* [Directions]: Every line of the records below should be restated exactly.

Segment Start: Dataset records

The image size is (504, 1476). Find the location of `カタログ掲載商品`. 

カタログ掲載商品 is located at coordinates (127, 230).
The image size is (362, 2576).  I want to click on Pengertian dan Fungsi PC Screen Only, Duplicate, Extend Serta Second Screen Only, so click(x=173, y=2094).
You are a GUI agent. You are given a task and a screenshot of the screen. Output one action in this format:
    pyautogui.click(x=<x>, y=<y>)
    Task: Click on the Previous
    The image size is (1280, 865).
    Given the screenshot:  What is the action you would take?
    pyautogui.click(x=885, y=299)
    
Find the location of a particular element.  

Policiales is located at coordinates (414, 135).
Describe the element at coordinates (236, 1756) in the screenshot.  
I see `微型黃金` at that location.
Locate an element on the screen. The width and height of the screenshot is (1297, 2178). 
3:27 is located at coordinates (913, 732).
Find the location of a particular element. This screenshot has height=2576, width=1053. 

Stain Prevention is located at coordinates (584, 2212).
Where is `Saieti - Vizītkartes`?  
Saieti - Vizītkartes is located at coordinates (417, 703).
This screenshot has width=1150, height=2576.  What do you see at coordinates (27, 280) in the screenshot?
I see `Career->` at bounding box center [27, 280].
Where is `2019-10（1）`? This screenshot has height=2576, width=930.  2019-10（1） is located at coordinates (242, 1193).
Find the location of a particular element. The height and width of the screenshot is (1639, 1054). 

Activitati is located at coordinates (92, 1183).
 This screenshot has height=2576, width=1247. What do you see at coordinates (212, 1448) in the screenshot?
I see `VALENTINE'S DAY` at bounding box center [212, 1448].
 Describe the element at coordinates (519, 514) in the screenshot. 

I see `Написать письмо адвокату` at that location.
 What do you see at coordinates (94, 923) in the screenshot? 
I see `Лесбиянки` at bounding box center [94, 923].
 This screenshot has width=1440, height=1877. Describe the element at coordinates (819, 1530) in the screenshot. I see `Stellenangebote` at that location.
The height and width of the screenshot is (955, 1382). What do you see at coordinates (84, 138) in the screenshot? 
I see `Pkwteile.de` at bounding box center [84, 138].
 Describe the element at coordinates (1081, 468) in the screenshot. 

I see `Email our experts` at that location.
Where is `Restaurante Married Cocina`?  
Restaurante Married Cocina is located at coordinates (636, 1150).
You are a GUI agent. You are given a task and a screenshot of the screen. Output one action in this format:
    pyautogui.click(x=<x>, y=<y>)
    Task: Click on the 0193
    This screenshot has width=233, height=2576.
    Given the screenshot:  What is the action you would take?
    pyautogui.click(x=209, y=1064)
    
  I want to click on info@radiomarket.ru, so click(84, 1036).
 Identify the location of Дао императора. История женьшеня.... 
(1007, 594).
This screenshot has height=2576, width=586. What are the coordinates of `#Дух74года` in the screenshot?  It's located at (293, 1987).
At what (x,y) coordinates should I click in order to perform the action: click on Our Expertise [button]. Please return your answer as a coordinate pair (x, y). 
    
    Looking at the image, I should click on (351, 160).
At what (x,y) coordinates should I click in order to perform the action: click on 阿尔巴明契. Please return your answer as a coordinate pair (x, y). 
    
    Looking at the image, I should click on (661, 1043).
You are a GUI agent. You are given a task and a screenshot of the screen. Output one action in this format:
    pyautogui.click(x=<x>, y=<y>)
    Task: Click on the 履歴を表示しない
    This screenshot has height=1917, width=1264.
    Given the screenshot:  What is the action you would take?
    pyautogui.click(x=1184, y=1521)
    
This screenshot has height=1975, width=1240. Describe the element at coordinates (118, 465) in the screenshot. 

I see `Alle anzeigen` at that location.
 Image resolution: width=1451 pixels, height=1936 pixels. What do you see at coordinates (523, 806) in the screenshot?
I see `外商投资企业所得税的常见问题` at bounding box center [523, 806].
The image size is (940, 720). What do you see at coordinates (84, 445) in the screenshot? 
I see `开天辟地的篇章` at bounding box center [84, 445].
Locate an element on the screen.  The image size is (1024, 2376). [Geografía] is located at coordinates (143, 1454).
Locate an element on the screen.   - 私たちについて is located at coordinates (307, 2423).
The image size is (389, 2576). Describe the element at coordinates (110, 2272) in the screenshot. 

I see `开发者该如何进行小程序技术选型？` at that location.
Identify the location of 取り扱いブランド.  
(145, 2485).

Segment End: Dataset records

* [Your solution]:
The image size is (504, 1476). Find the location of `カタログ掲載商品`. 

カタログ掲載商品 is located at coordinates (127, 230).
The image size is (362, 2576).  I want to click on Pengertian dan Fungsi PC Screen Only, Duplicate, Extend Serta Second Screen Only, so click(x=173, y=2094).
You are a GUI agent. You are given a task and a screenshot of the screen. Output one action in this format:
    pyautogui.click(x=<x>, y=<y>)
    Task: Click on the Previous
    The image size is (1280, 865).
    Given the screenshot:  What is the action you would take?
    pyautogui.click(x=885, y=299)
    
Find the location of a particular element.  

Policiales is located at coordinates (414, 135).
Describe the element at coordinates (236, 1756) in the screenshot.  
I see `微型黃金` at that location.
Locate an element on the screen. The width and height of the screenshot is (1297, 2178). 
3:27 is located at coordinates (913, 732).
Find the location of a particular element. This screenshot has height=2576, width=1053. 

Stain Prevention is located at coordinates (584, 2212).
Where is `Saieti - Vizītkartes`?  
Saieti - Vizītkartes is located at coordinates (417, 703).
This screenshot has width=1150, height=2576.  What do you see at coordinates (27, 280) in the screenshot?
I see `Career->` at bounding box center [27, 280].
Where is `2019-10（1）`? This screenshot has height=2576, width=930.  2019-10（1） is located at coordinates (242, 1193).
Find the location of a particular element. The height and width of the screenshot is (1639, 1054). 

Activitati is located at coordinates (92, 1183).
 This screenshot has height=2576, width=1247. What do you see at coordinates (212, 1448) in the screenshot?
I see `VALENTINE'S DAY` at bounding box center [212, 1448].
 Describe the element at coordinates (519, 514) in the screenshot. 

I see `Написать письмо адвокату` at that location.
 What do you see at coordinates (94, 923) in the screenshot? 
I see `Лесбиянки` at bounding box center [94, 923].
 This screenshot has width=1440, height=1877. Describe the element at coordinates (819, 1530) in the screenshot. I see `Stellenangebote` at that location.
The height and width of the screenshot is (955, 1382). What do you see at coordinates (84, 138) in the screenshot? 
I see `Pkwteile.de` at bounding box center [84, 138].
 Describe the element at coordinates (1081, 468) in the screenshot. 

I see `Email our experts` at that location.
Where is `Restaurante Married Cocina`?  
Restaurante Married Cocina is located at coordinates (636, 1150).
You are a GUI agent. You are given a task and a screenshot of the screen. Output one action in this format:
    pyautogui.click(x=<x>, y=<y>)
    Task: Click on the 0193
    This screenshot has width=233, height=2576.
    Given the screenshot:  What is the action you would take?
    pyautogui.click(x=209, y=1064)
    
  I want to click on info@radiomarket.ru, so click(84, 1036).
 Identify the location of Дао императора. История женьшеня.... 
(1007, 594).
This screenshot has height=2576, width=586. What are the coordinates of `#Дух74года` in the screenshot?  It's located at (293, 1987).
At what (x,y) coordinates should I click in order to perform the action: click on Our Expertise [button]. Please return your answer as a coordinate pair (x, y). 
    
    Looking at the image, I should click on (351, 160).
At what (x,y) coordinates should I click in order to perform the action: click on 阿尔巴明契. Please return your answer as a coordinate pair (x, y). 
    
    Looking at the image, I should click on (661, 1043).
You are a GUI agent. You are given a task and a screenshot of the screen. Output one action in this format:
    pyautogui.click(x=<x>, y=<y>)
    Task: Click on the 履歴を表示しない
    This screenshot has height=1917, width=1264.
    Given the screenshot:  What is the action you would take?
    pyautogui.click(x=1184, y=1521)
    
This screenshot has height=1975, width=1240. Describe the element at coordinates (118, 465) in the screenshot. 

I see `Alle anzeigen` at that location.
 Image resolution: width=1451 pixels, height=1936 pixels. What do you see at coordinates (523, 806) in the screenshot?
I see `外商投资企业所得税的常见问题` at bounding box center [523, 806].
The image size is (940, 720). What do you see at coordinates (84, 445) in the screenshot? 
I see `开天辟地的篇章` at bounding box center [84, 445].
Locate an element on the screen.  The image size is (1024, 2376). [Geografía] is located at coordinates (143, 1454).
Locate an element on the screen.   - 私たちについて is located at coordinates (307, 2423).
The image size is (389, 2576). Describe the element at coordinates (110, 2272) in the screenshot. 

I see `开发者该如何进行小程序技术选型？` at that location.
Identify the location of 取り扱いブランド.  
(145, 2485).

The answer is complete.